READ MORE: Two Standards for Water Sports

“The goaltender position in women’s lacrosse is different than the field player. The injury mechanics are different, and the protective equipment worn by the goalies is different,” says Kitt-Carpenetti.

Cycling

The cycling category at the Olympics comprises four disciplines: road racing, mountain bike racing, track, and BMX. But even though there are no less than nine cycling-related F08 subcommittees — covering everything from frames to brakes to wheels — Bud Kisamore explains that the 
standards they develop are safety-oriented rather than performance-oriented, and not necessarily pertinent to the type of equipment used in the Olympics.

“Competitive events are usually pushing the envelope of performance and have requirements that may differ from the standards that ASTM works with,” says Kisamore, chair of the bicycle subcommittee (F08.10) and product safety test engineer at Quality Bicycle Products.

He also points out that the bicycle industry is governed primarily by standards organizations other than ASTM. “The law that all manufacturers need to comply with in order to sell bikes in the U.S. is 16 CFR [Code of Federal Regulations] 1512, but many bike makers also do business in other countries as well. As a result, the industry must pay very close attention to, and be involved in, other national and international standards organizations’ work.”

Some ASTM standards are applicable no matter what an individual plans to do with the bike. “The bicycle standards for forks and frames, and specifically the sections that address fatigue and max load/impact durability test requirements, are relevant to all products, whether the end user is a casual rider or a seasoned Category-1 racer,” says Kisamore.

Speaking more broadly, Kisamore notes that the Olympics is one of the relatively rare opportunities for people to be exposed to cycling and can spike interest among new enthusiasts who may be unfamiliar with the basics of getting started. This scenario is where ASTM standards become more relevant.

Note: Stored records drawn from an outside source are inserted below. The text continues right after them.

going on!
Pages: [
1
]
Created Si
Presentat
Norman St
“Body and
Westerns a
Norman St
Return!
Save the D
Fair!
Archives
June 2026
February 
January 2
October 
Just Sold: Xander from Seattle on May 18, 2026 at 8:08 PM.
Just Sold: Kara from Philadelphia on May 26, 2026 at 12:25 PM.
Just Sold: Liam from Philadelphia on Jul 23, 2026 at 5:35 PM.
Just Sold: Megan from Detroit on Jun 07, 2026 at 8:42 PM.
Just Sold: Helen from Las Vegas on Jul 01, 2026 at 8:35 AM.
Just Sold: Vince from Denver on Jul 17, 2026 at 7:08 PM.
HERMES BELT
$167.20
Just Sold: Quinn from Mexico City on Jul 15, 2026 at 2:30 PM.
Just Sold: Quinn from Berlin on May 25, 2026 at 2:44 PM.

Take the standard classification for bicycle usage (F2043). “As folks watch Olympic events and are drawn to one or more of the different styles of bicycle, it’s very important that they are able to head to a retailer and find the type of bike they’re looking for,” Kisamore says. “The ASTM use classification standard is meant to help the end-user properly identify the different types of bicycles available and ensure they are purchasing the type of product that will adequately meet their needs.”

Los Angeles and Beyond

Approached from the perspective of the standards-development community, the Olympics represents a complicated challenge. With 30-plus sports, each administered by its own governing body, there are many moving parts. Add the fact that much of the equipment used by the world’s greatest athletes is fundamentally the same as that used by everyday people who participate in these sports, and you have a complicated standards environment.

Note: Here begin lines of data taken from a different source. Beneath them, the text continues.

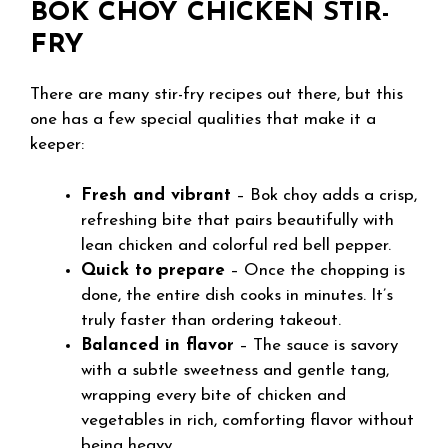
BOK CHOY CHICKEN STIR-
FRY
There are many stir-fry recipes out there, but this
one has a few special qualities that make it a
keeper:
Fresh and vibrant
– Bok choy adds a crisp,
refreshing bite that pairs beautifully with
lean chicken and colorful red bell pepper.
Quick to prepare
– Once the chopping is
done, the entire dish cooks in minutes. It’s
truly faster than ordering takeout.
Balanced in flavor
– The sauce is savory
with a subtle sweetness and gentle tang,
wrapping every bite of chicken and
vegetables in rich, comforting flavor without
being heavy.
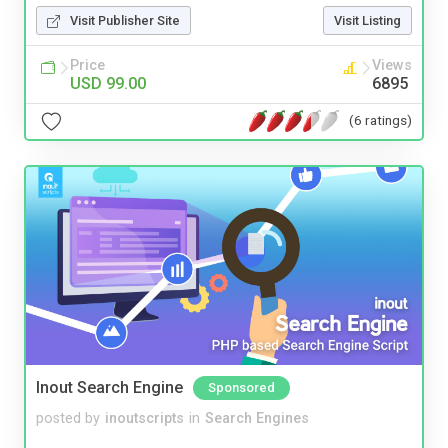
Visit Publisher Site
Visit Listing
Price
Views
USD 99.00
6895
(6 ratings)
Inout Search Engine
Sponsored
posted by
inoutscripts
in
Search Engines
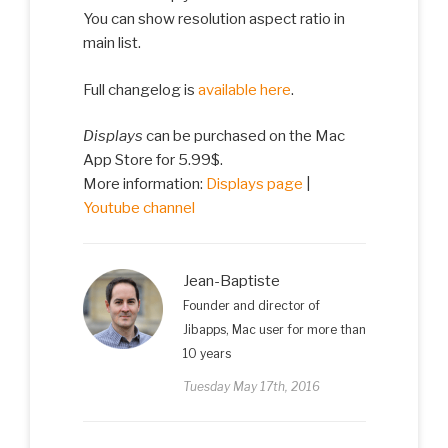
You can show resolution aspect ratio in
main list.
Full changelog is
available here
.
Displays
can be purchased on the Mac
App Store for 5.99$.
More information:
Displays page
|
Youtube channel
Jean-Baptiste
Founder and director of
Jibapps, Mac user for more than
10 years
Tuesday May 17th, 2016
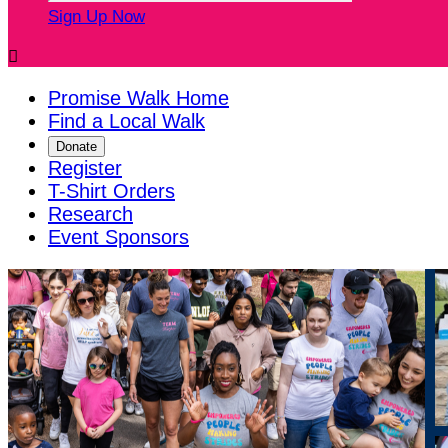
Sign Up Now

Promise Walk Home
Find a Local Walk
Donate
Register
T-Shirt Orders
Research
Event Sponsors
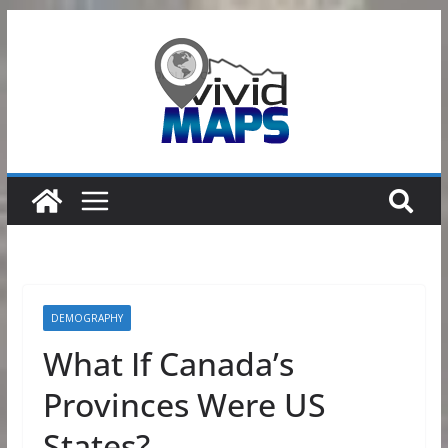
Skip
to
content
DEMOGRAPHY
What If Canada’s
Provinces Were US
States?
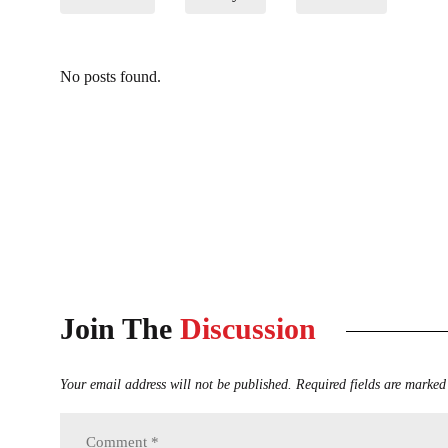
No posts found.
Join The
Discussion
Your email address will not be published.
Required fields are marked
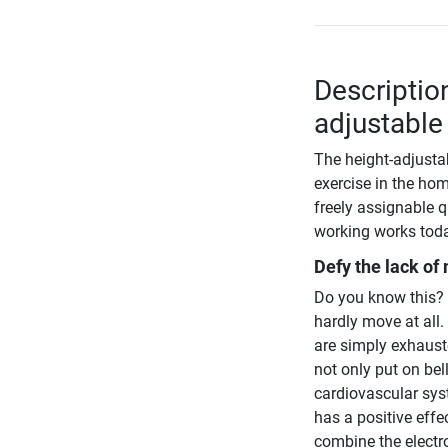
Descriptio
adjustable
The height-adjusta
exercise in the hom
freely assignable q
working works tod
Defy the lack of
Do you know this? Y
hardly move at all.
are simply exhauste
not only put on bel
cardiovascular syst
has a positive effe
combine the electr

As noted, many sports-related ASTM standards are oriented more toward issues that impact safety, rather than the more rarified concerns of high-level competitors — and there are numerous other examples beyond the ones covered here.

Nonetheless, equipment standards developed by the many F08 subcommittees are having an impact. Two prominent examples of athletes who will be safer thanks to standards like F1936 and F3137 are equestrians in Paris this summer and female lacrosse players four years from now in Los Angeles. The turf played on in Paris may be safer as well.

It is reasonable to assume that, as coordination among the various entities that administer international sports continues to improve, ASTM standards will play an even greater role in future Olympic games.■

Jack Maxwell is a freelance writer based in Westmont, N.J.